──────── Material to process ────────
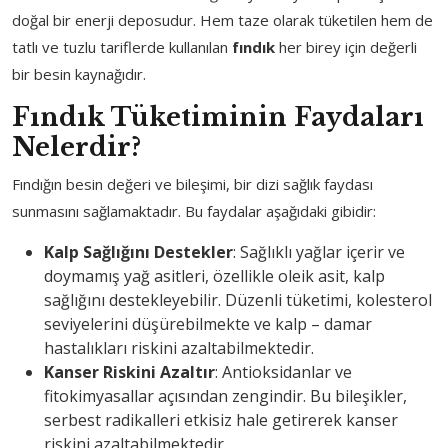
doğal bir enerji deposudur. Hem taze olarak tüketilen hem de
tatlı ve tuzlu tariflerde kullanılan
fındık
her birey için değerli
bir besin kaynağıdır.
Fındık Tüketiminin Faydaları
Nelerdir?
Fındığın besin değeri ve bileşimi, bir dizi sağlık faydası
sunmasını sağlamaktadır. Bu faydalar aşağıdaki gibidir:
Kalp Sağlığını Destekler
: Sağlıklı yağlar içerir ve
doymamış yağ asitleri, özellikle oleik asit, kalp
sağlığını destekleyebilir. Düzenli tüketimi, kolesterol
seviyelerini düşürebilmekte ve kalp – damar
hastalıkları riskini azaltabilmektedir.
Kanser Riskini Azaltır
: Antioksidanlar ve
fitokimyasallar açısından zengindir. Bu bileşikler,
serbest radikalleri etkisiz hale getirerek kanser
riskini azaltabilmektedir.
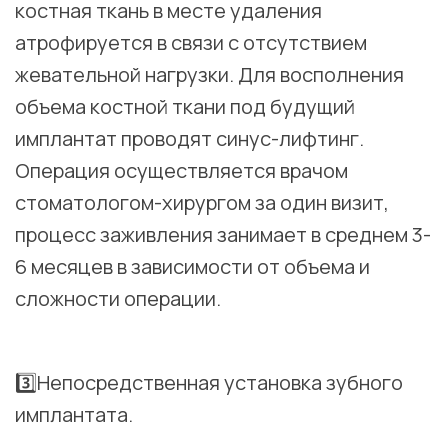
костная ткань в месте удаления
атрофируется в связи с отсутствием
жевательной нагрузки. Для восполнения
объема костной ткани под будущий
имплантат проводят синус-лифтинг.
Операция осуществляется врачом
стоматологом-хирургом за один визит,
процесс заживления занимает в среднем 3-
6 месяцев в зависимости от объема и
сложности операции.
⠀
3️⃣Непосредственная установка зубного
имплантата.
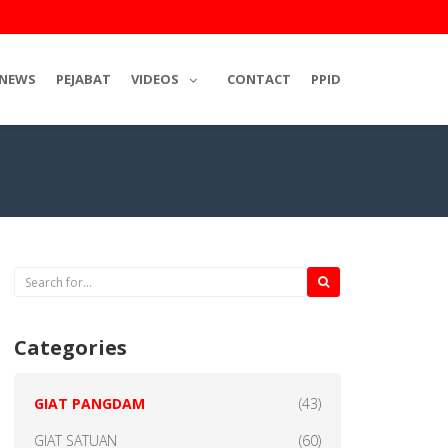
NEWS
PEJABAT
VIDEOS
CONTACT
PPID
Categories
GIAT PANGDAM
(43)
GIAT SATUAN
(60)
────────
■ **Exercise goal**: Each entry above should be copied exactly. The pictures should not.

■ **Task output**:
doğal bir enerji deposudur. Hem taze olarak tüketilen hem de
tatlı ve tuzlu tariflerde kullanılan
fındık
her birey için değerli
bir besin kaynağıdır.
Fındık Tüketiminin Faydaları
Nelerdir?
Fındığın besin değeri ve bileşimi, bir dizi sağlık faydası
sunmasını sağlamaktadır. Bu faydalar aşağıdaki gibidir:
Kalp Sağlığını Destekler
: Sağlıklı yağlar içerir ve
doymamış yağ asitleri, özellikle oleik asit, kalp
sağlığını destekleyebilir. Düzenli tüketimi, kolesterol
seviyelerini düşürebilmekte ve kalp – damar
hastalıkları riskini azaltabilmektedir.
Kanser Riskini Azaltır
: Antioksidanlar ve
fitokimyasallar açısından zengindir. Bu bileşikler,
serbest radikalleri etkisiz hale getirerek kanser
riskini azaltabilmektedir.
костная ткань в месте удаления
атрофируется в связи с отсутствием
жевательной нагрузки. Для восполнения
объема костной ткани под будущий
имплантат проводят синус-лифтинг.
Операция осуществляется врачом
стоматологом-хирургом за один визит,
процесс заживления занимает в среднем 3-
6 месяцев в зависимости от объема и
сложности операции.
⠀
3️⃣Непосредственная установка зубного
имплантата.
NEWS
PEJABAT
VIDEOS
CONTACT
PPID
Categories
GIAT PANGDAM
(43)
GIAT SATUAN
(60)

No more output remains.